Think about your favorite movie. Maybe you saw it in theaters a half-dozen times and then on DVD a few dozen more. Maybe you read all the books and online articles about it that exist. Maybe you think you’ve learned everything you can about the making of your favorite piece of art. Well, chances are, you haven’t. But how can you learn more? How can you interact with your favorite movies and the people who made them more than you already have? The answer is movie commentaries.
Movie commentaries are normally defined as audio tracks, meant to be listened to concurrently with a film, that comment on or add context to the movie being watched in real-time. These commentaries can be informative, descriptive or entertaining, but they regularly include exclusive, insider information from filmmakers or actors that audiences may not get anywhere else. Commentaries made by non-filmmakers may include jokes, insight or any other sort of entertaining information that also enhances the movie-watching experience.
Movie commentaries began to grow in popularity in the mid-to-late 1990s, as both the Laserdic and DVD format began to grow popular in the US and abroad. From the early stages of the format, DVDs featured deleted or behind the scenes content, and it wasn’t long until filmmakers and distributors began to see the value in including commentaries in special edition releases.
This was a surprisingly novel idea though, as evident in the Entertainment Weekly review for the Contact (1997) DVD in which writer Steve Daly said “Who in the universe would want to journey through more than eight hours of gassy, how-we-filmed-the-nebulae trivia included in this “Special Edition” disc? Meant to show off DVD’s enormous storage capacity, it only demonstrates its capacity to accommodate mountains of filler.” As it turned out, lots of moviegoers were hungry for those eight hours of trivia.
As movie commentaries became more and more common and, perhaps most importantly, easier to make, directors of all kinds began to see the value in them. Some filmmakers, like Hostel and Cabin Fever director Eli Roth, quickly identified movie commentaries as a great way to help young filmmakers or film students learn the trade. Others saw them as a fantastic way to explain their intentions or methods. Celebrated director David Fincher (Fight Club, Gone Girl) recorded four separate commentary tracks for his film 1995 Se7en, and the American director has been a vocal proponent for them his entire career, as have other big-name filmmakers like Spike Lee, Paul Thomas Anderson, Michael Bay and Ridley Scott.
The thing that most all “traditional” movie commentaries had in common is that they added something new to the movie-watching experience. Audiences rarely watched movies for the first time with a commentary track, so filmmakers had to be sure to include content in their commentaries that ensured they were worth listening to. Actors may have explained how they prepared for a role or how many takes something took, and directors may have spoken on what cameras they used for a scene or how they might have achieved certain effets. It was all about giving information that made watching the film just a little bit different or more interesting than the first time.

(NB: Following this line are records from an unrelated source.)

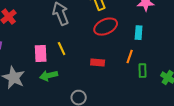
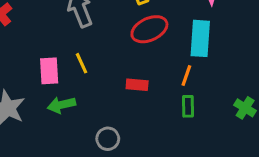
cyan rectangle: (139, 33) -> (200, 38), size x1.6
green rectangle: (143, 71) -> (188, 106), moved

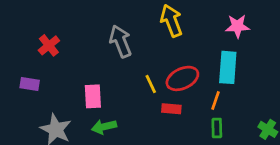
red ellipse: (149, 29) -> (182, 78), moved
yellow line: (82, 63) -> (151, 84), moved

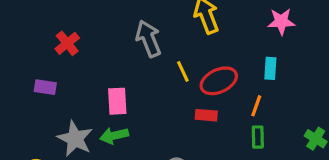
cyan rectangle: (228, 67) -> (270, 68), size x0.6
yellow line: (151, 84) -> (183, 71), moved
green arrow: (104, 127) -> (114, 136), moved

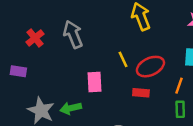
gray arrow: (148, 39) -> (73, 34), moved
pink rectangle: (117, 101) -> (95, 82), moved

However, around the same time, a different kind of movie commentary began to become popular: comedic ones. Led by the cult television hit Mystery Science Theater 3000, a new subgenre of commentaries began to become popular — one where, instead of explaining the film’s origins or describing what’s happening in it, the hosts made jokes or performed improvisational comedy in relation to what they saw on screen. In Mystery Science Theater 3000, characters riffed over B-movie footage or old educational films, almost always completely changing the context of the original footage for comedic effect. This was a new kind of art all on its own, and shows like Mystery Science Theater helped to lay the groundwork for the immensely popular would of comedic movie commentaries today. This, alongside the rise in commentaries from non-filmmakers like those from famed critic Roger Ebert, was just a preview of what was to come, as it shows how movie commentaries slowly started shifting away from directors or actors to other content creators and movie-goers themselves.
Then, something changed the world of movie commentaries forever: the internet. Now, with online access, anyone could make movie commentaries and share them with an audience. This opened up all sorts of possibilities. Firstly, it made the traditional, director-focussed commentary more easily accessible as the tracks were no longer hidden behind DVD or Laserdisc purchases. However, it also made comedic and amatuer commentaries all the more easy to make and share. Comedians and podcasters all across the globe were now able to get together, joke over their favorite movies, and distribute those tracks for free. Drinking games and Mystery Science Theater clones abounded, and it wasn’t long before podcast fans all around the world were able to feel like their favorite hosts were in the room watching their favorite movies with them.
Now, in 2021 with platforms like Revid, any content creator with basic audio equipment can record and share movie commentaries directly with their audience. And, while in the initial days of internet commentary tracks one had to carefully line up the starting points of the film and commentary, even that is no longer a barrier. Featuring a browser addon that monitors the current position of a streamed movie and automatically adjusts the commentary to ensure the two are synchronized, platforms like Revid have made the already simple process of sharing movie commentaries all the more easy.
Movie commentaries have come a long way since their beginning on the DVD, but they are still an fascinating, engaging and fun way to interact with your favorite movies, filmmaker and content creators online. We encourage you to look for commentaries for your favorite movies or from your favorite creators and then, if you’re up for it, consider making one yourself!